[[ Data shown open ]]

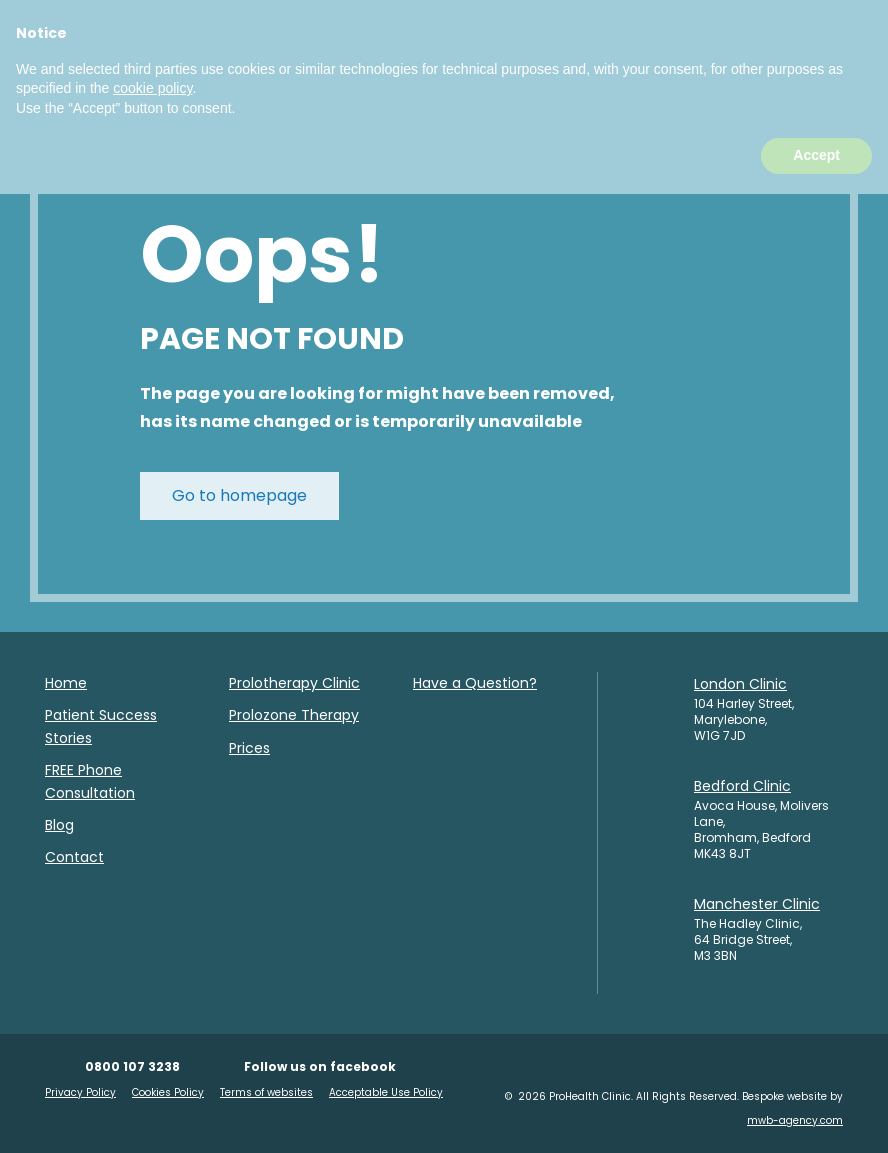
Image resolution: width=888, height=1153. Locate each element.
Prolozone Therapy (294, 715)
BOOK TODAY (464, 57)
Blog (59, 825)
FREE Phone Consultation (90, 781)
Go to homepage (239, 495)
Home (66, 683)
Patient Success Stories (101, 726)
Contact (74, 857)
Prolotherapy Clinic (294, 683)
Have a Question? (475, 683)
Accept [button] (816, 1114)
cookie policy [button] (152, 1047)
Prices (249, 748)
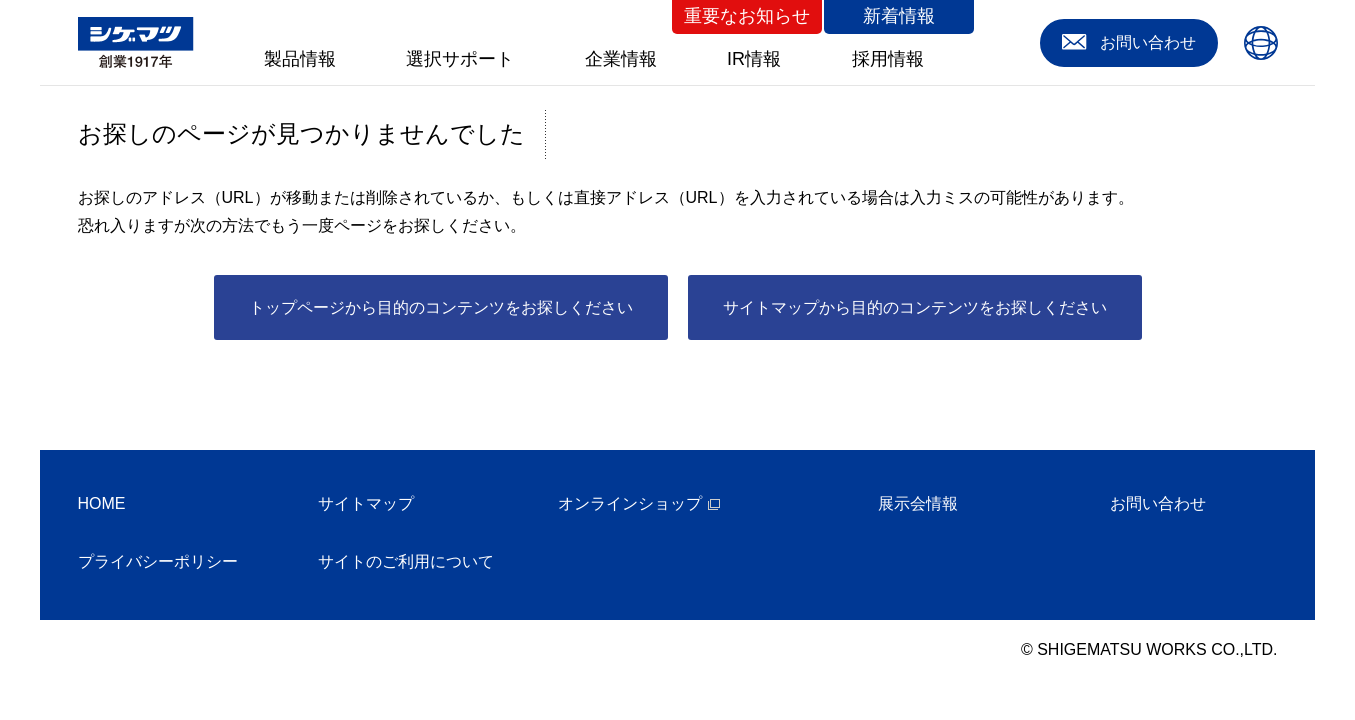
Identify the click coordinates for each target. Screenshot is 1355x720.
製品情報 (300, 59)
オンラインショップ (630, 503)
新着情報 (899, 16)
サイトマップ (366, 503)
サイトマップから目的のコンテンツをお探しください (915, 307)
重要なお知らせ (747, 16)
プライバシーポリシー (158, 561)
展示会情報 (918, 503)
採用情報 (888, 59)
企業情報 (621, 59)
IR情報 (754, 59)
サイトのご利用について (406, 561)
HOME (102, 503)
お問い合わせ (1158, 503)
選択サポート (460, 59)
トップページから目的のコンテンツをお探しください (441, 307)
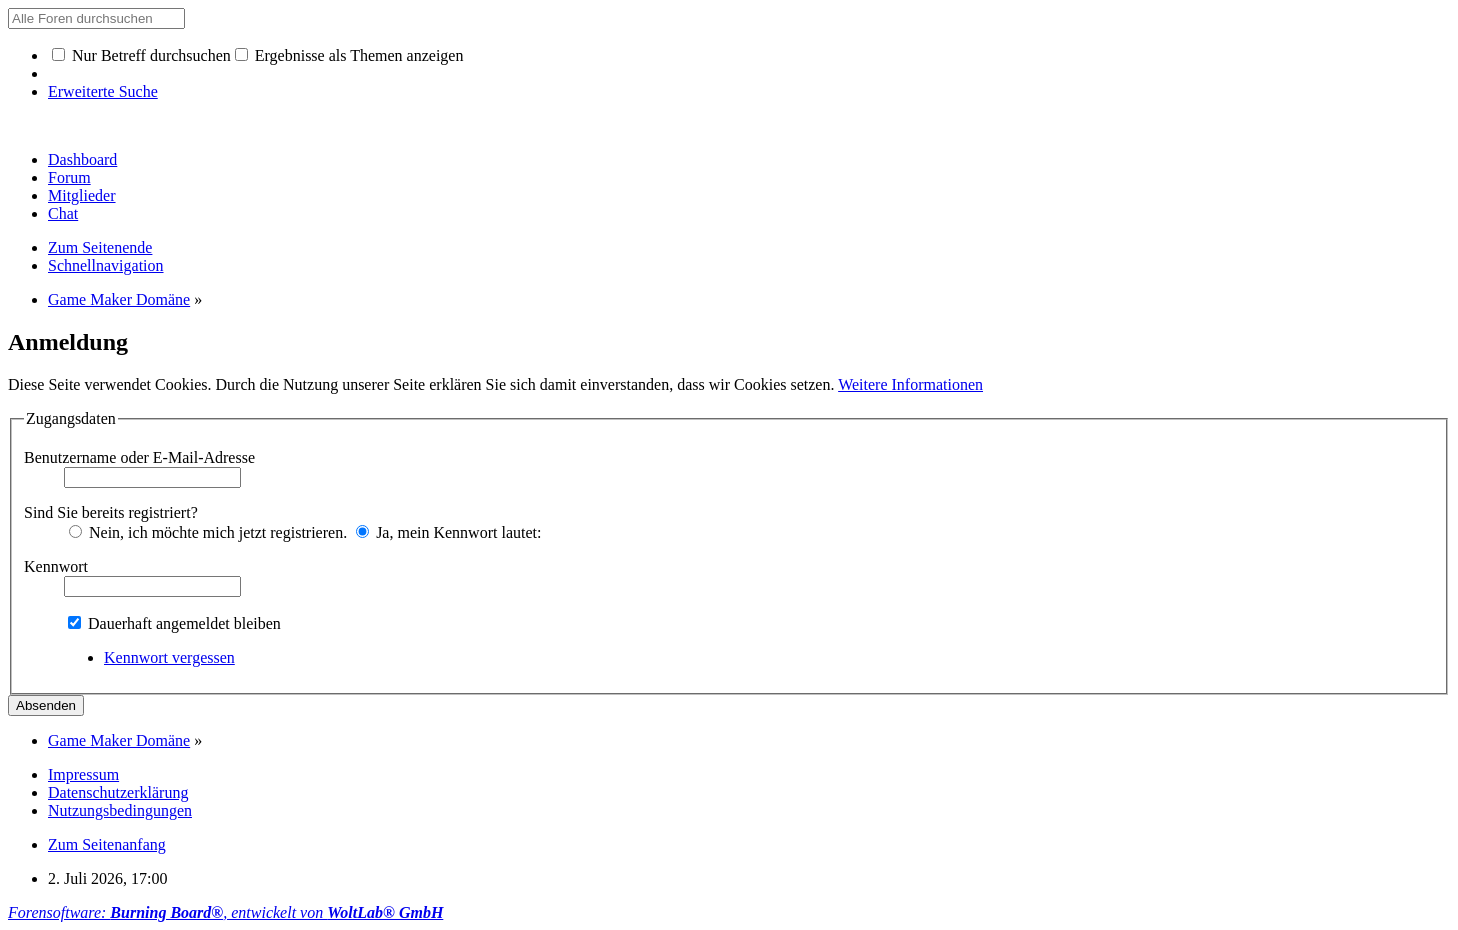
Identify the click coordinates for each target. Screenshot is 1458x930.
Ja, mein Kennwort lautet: (448, 532)
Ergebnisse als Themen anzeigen (349, 55)
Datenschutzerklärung (118, 792)
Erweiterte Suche (103, 91)
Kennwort (56, 566)
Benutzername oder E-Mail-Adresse (139, 457)
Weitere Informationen (910, 384)
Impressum (83, 774)
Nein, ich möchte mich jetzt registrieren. (208, 532)
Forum (69, 177)
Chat (63, 213)
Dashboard (82, 159)
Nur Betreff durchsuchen (141, 55)
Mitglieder (82, 195)
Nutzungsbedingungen (120, 810)
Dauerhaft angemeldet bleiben (174, 623)
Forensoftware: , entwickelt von (225, 912)
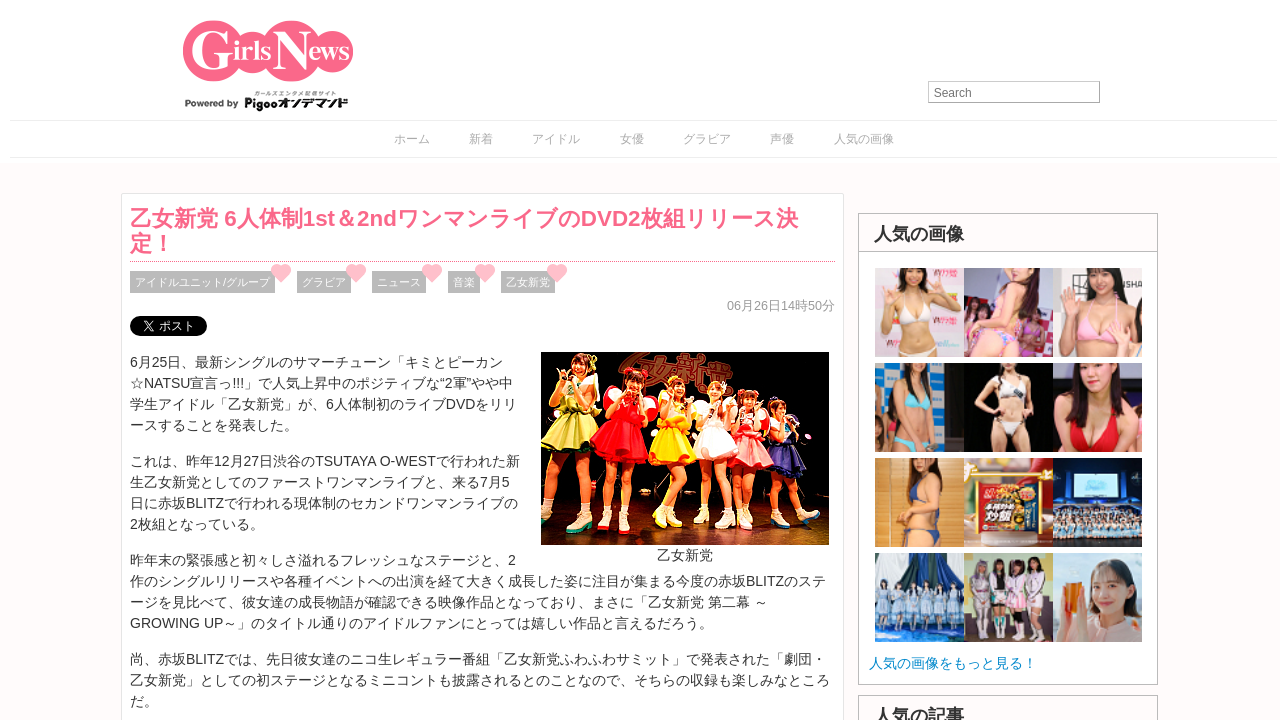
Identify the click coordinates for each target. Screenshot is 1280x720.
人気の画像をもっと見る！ (953, 663)
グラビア (707, 139)
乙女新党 (528, 282)
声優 (782, 139)
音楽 (464, 282)
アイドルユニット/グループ (202, 282)
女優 (632, 139)
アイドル (556, 139)
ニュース (399, 282)
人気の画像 (864, 139)
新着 (481, 139)
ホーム (412, 139)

[[ Data shown closed ]]

Would you output all of the entries above exactly, keeping the pictures out?

Image resolution: width=888, height=1153. Locate each element.
Prolozone Therapy (294, 715)
BOOK TODAY (464, 57)
Blog (59, 825)
FREE Phone Consultation (90, 781)
Go to homepage (239, 495)
Home (66, 683)
Patient Success Stories (101, 726)
Contact (74, 857)
Prolotherapy Clinic (294, 683)
Have a Question? (475, 683)
Accept [button] (816, 1114)
cookie policy [button] (152, 1047)
Prices (249, 748)
Identify the click coordinates for each target. Screenshot is 1355x720.
製品情報 (300, 59)
オンラインショップ (630, 503)
新着情報 (899, 16)
サイトマップ (366, 503)
サイトマップから目的のコンテンツをお探しください (915, 307)
重要なお知らせ (747, 16)
プライバシーポリシー (158, 561)
展示会情報 (918, 503)
採用情報 (888, 59)
企業情報 (621, 59)
IR情報 (754, 59)
サイトのご利用について (406, 561)
HOME (102, 503)
お問い合わせ (1158, 503)
選択サポート (460, 59)
トップページから目的のコンテンツをお探しください (441, 307)
Identify the click coordinates for each target. Screenshot is 1458x930.
Ja, mein Kennwort lautet: (448, 532)
Ergebnisse als Themen anzeigen (349, 55)
Datenschutzerklärung (118, 792)
Erweiterte Suche (103, 91)
Kennwort (56, 566)
Benutzername oder E-Mail-Adresse (139, 457)
Weitere Informationen (910, 384)
Impressum (83, 774)
Nein, ich möchte mich jetzt registrieren. (208, 532)
Forum (69, 177)
Chat (63, 213)
Dashboard (82, 159)
Nur Betreff durchsuchen (141, 55)
Mitglieder (82, 195)
Nutzungsbedingungen (120, 810)
Dauerhaft angemeldet bleiben (174, 623)
Forensoftware: , entwickelt von (225, 912)
Identify the click coordinates for each target. Screenshot is 1280x720.
人気の画像をもっと見る！ (953, 663)
グラビア (707, 139)
乙女新党 (528, 282)
声優 (782, 139)
音楽 (464, 282)
アイドルユニット/グループ (202, 282)
女優 (632, 139)
アイドル (556, 139)
ニュース (399, 282)
人気の画像 (864, 139)
新着 (481, 139)
ホーム (412, 139)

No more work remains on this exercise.